One of the biggest criticisms of AI for radiology is that it hasn’t demonstrated its return on investment. Well, a new study in JACR tackles that argument head on, demonstrating AI’s ability to both improve radiologist efficiency and also drive new revenues for imaging facilities.
AI adoption into radiology workflow on a broad scale will require significant investment, both in financial cost and IT resources.
- So far, there have been few studies showing that imaging facilities will get a payback for these investments, especially as Medicare and private insurance reimbursement for AI under CPT codes is limited to fewer than 20 algorithms.
The new paper analyzes the use of an ROI calculator developed for Bayer’s Calantic platform, a centralized architecture for radiology AI integration and deployment.
- The calculator provides an estimate of AI’s value to an enterprise – such as by generating downstream procedures – by comparing workflow without AI to a scenario in which AI is integrated into operations.
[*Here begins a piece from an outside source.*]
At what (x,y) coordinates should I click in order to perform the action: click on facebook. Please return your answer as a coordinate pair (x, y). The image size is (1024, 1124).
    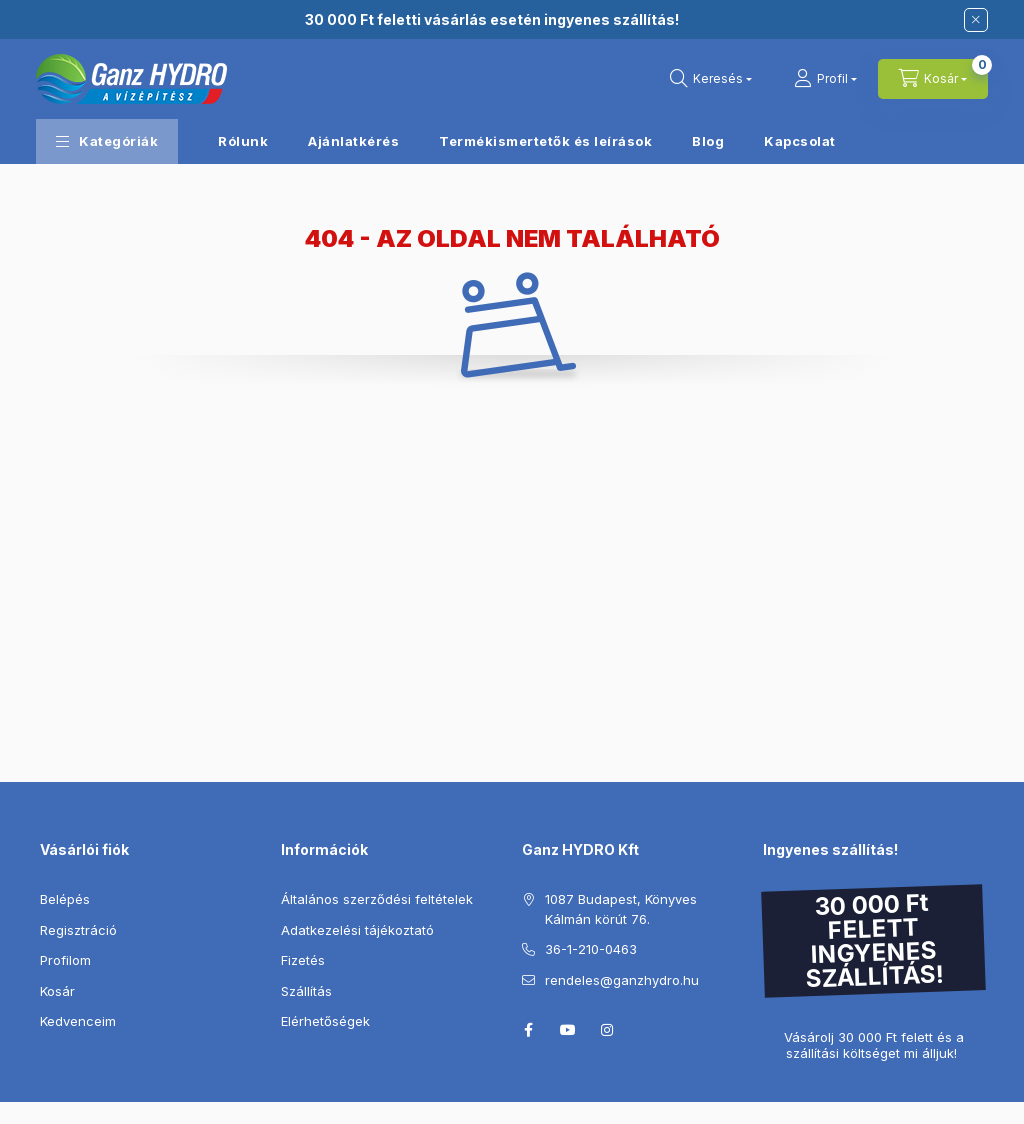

The study included inputs for 14 AI algorithms covering thoracic and neurology applications on the Calantic platform, with researchers finding that over five years …
- The use of AI generated $3.6M in revenue versus $1.8M in costs, representing payback of $4.51 for every $1 invested
- Use of the platform generated 1.5k additional diagnoses, resulting in more follow-up scans, hospitalizations, and downstream procedures
- AI’s ROI jumped to 791% when radiologist time savings were considered
- These time savings included a reduction of 15 eight-hour working days of waiting time, 78 days in triage time, 10 days in reading time, and 41 days in reporting time
Although AI led to additional hospitalizations, it’s possible that length of stay was shorter: for example, reprioritization of stroke cases resulted in 264 fewer hospital days for patients with intracerebral hemorrhage.
- Executives with Bayer told The Imaging Wire that while the calculator is not publicly available, the company does use it in consultations with health systems about new AI deployments.
The Takeaway
This study suggests that examining AI through the lens of direct reimbursement for AI-aided imaging services might not be the right way to assess the technology’s real economic value. Although it won’t settle the debate over AI’s economic benefits, the research is a step in the right direction.